Third, the U.S. must urgently re-establish the credibility of NATO’s Article 5 guarantee and its own commitment to collective defense. Washington should play an active role in helping NATO upgrade its capabilities and keep pace with advanced threats from China and Russia.

It also needs to focus attention on neglected theaters like the Arctic and Black Sea, where Russia is increasingly active. Just as importantly, the U.S. should spearhead a new NATO-EU partnership to counter threats that fall short of armed conflict, such as disinformation, illicit finance and “active measures” operations, which are increasingly the preferred method by which authoritarian states undermine democracies from within.

The U.S. and EU could join 5G forces to counter China | Justin Tallis/AFP via Getty Images

Fourth, the U.S. and Europe need to reestablish a sense of common purpose in countering the uptick in authoritarian assertiveness and aggression. Trump has destroyed any chances of this happening during his term by coddling Russia, confronting China on the narrow issue of the bilateral trade balance while ignoring Beijing’s coercive economic practices and by unilaterally pressuring Iran without securing any international backing.

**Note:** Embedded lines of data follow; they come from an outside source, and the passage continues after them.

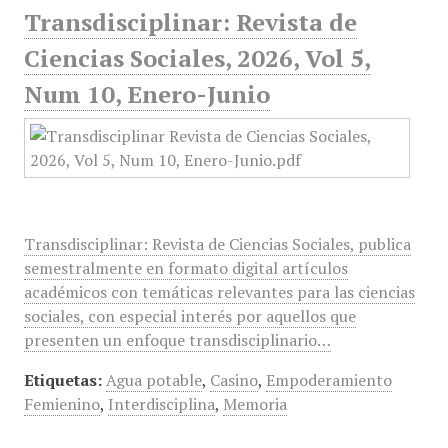
Transdisciplinar: Revista de
Ciencias Sociales, 2026, Vol 5,
Num 10, Enero-Junio
Transdisciplinar: Revista de Ciencias Sociales, publica
semestralmente en formato digital artículos
académicos con temáticas relevantes para las ciencias
sociales, con especial interés por aquellos que
presenten un enfoque transdisciplinario…
Etiquetas:
Agua potable
,
Casino
,
Empoderamiento
Femienino
,
Interdisciplina
,
Memoria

On Russia, a more coherent transatlantic approach would be to balance a stronger approach on defense and steeper costs for the Kremlin’s violations of sovereignty with a more robust dialogue on arms control, risk reduction and crisis management. Regarding Beijing, a common strategy should be centered on countering China’s unfair technological and economic coercion. Europe and the U.S. could develop a democratic 5G consortium as suggested by some European leaders, more closely align their investment screening mechanisms, establish a common stance on China’s manipulative trade practices and land on a joint approach to WTO reform. On Iran, the U.S. should rejoin the Joint Comprehensive Plan of Action after securing Tehran’s recommitment to its obligations under the agreement.

Finally, both sides of the Atlantic need to recommit to defending democratic values and reject the practice of muzzling independent media, dismantling democratic checks and balances and politicizing law enforcement, the judiciary and intelligence agencies. More cooperation is also needed on fighting corruption through coordinated anti-money laundering efforts, ideally after an EU anti-money laundering regulator is stood up, stronger anti-graft measures and a commitment on both sides of the Atlantic to finally ban anonymous shell companies.

States that repeatedly violate democratic norms or trample the rule of law should be pressed to change their ways or face the possibility of being frozen out of NATO’s common activities or denied access to EU funds. At the same time, democratic reform should be incentivized outside the Euro-Atlantic space by keeping the door open to NATO and EU accession for aspiring states that meet these organizations’ membership criteria.

Continued American hostility toward Europe risks jeopardizing the most remarkable geopolitical achievement of the last 75 years — the creation of a community of states bound together by collective defense and a shared commitment to peace, liberty and prosperity.

If we turn our backs on this singular achievement, we not only risk sliding back into an era of realpolitik competition, but also empowering authoritarian states to further undermine democratic norms. The transatlantic relationship is too valuable to let it fall apart under the false pretense of “America First.”